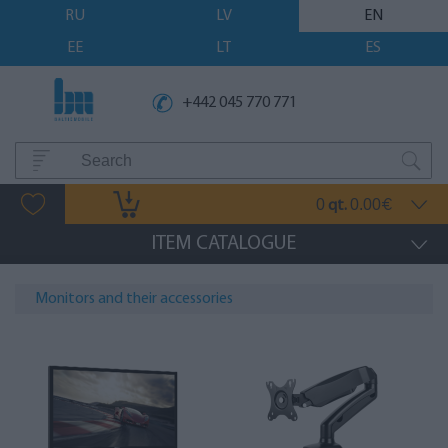
RU
LV
EN
EE
LT
ES
+442 045 770 771
0
0.00
qt.
€
ITEM CATALOGUE
Monitors and their accessories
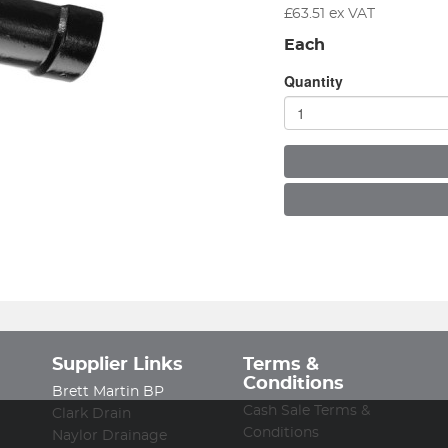
£
63.51
ex VAT
Each
Quantity
Supplier Links
Terms &
Conditions
Brett Martin BP
Cash Sale Terms &
Clark Drain
Conditions
Naylor Drainage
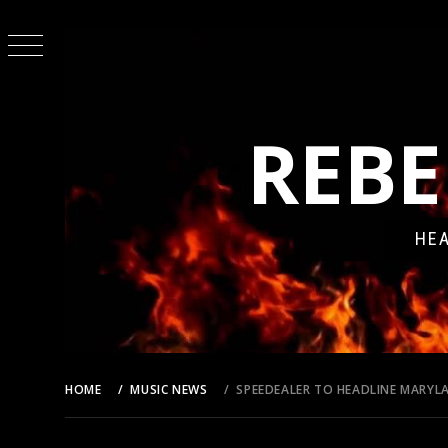
Skip
to
content
REBE
HEA
HOME
MUSIC NEWS
SPEEDEALER TO HEADLINE MARY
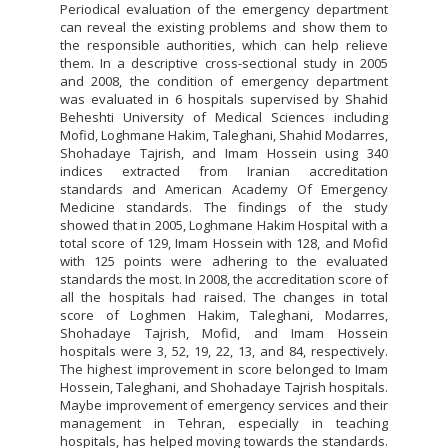
Periodical evaluation of the emergency department
can reveal the existing problems and show them to
the responsible authorities, which can help relieve
them. In a descriptive cross-sectional study in 2005
and 2008, the condition of emergency department
was evaluated in 6 hospitals supervised by Shahid
Beheshti University of Medical Sciences including
Mofid, Loghmane Hakim, Taleghani, Shahid Modarres,
Shohadaye Tajrish, and Imam Hossein using 340
indices extracted from Iranian accreditation
standards and American Academy Of Emergency
Medicine standards. The findings of the study
showed that in 2005, Loghmane Hakim Hospital with a
total score of 129, Imam Hossein with 128, and Mofid
with 125 points were adhering to the evaluated
standards the most. In 2008, the accreditation score of
all the hospitals had raised. The changes in total
score of Loghmen Hakim, Taleghani, Modarres,
Shohadaye Tajrish, Mofid, and Imam Hossein
hospitals were 3, 52, 19, 22, 13, and 84, respectively.
The highest improvement in score belonged to Imam
Hossein, Taleghani, and Shohadaye Tajrish hospitals.
Maybe improvement of emergency services and their
management in Tehran, especially in teaching
hospitals, has helped moving towards the standards.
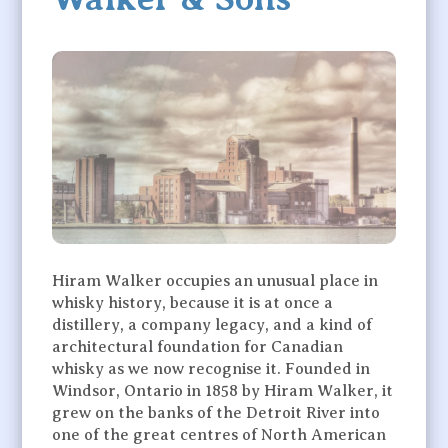
Hiram Walker occupies an unusual place in
whisky history, because it is at once a
distillery, a company legacy, and a kind of
architectural foundation for Canadian
whisky as we now recognise it. Founded in
Windsor, Ontario in 1858 by Hiram Walker, it
grew on the banks of the Detroit River into
one of the great centres of North American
============================================================
PROBLEM DESCRIPTION: All lines of the records containing "evaluated" should be shown.

WRITTEN SOLUTION:
was evaluated in 6 hospitals supervised by Shahid
with 125 points were adhering to the evaluated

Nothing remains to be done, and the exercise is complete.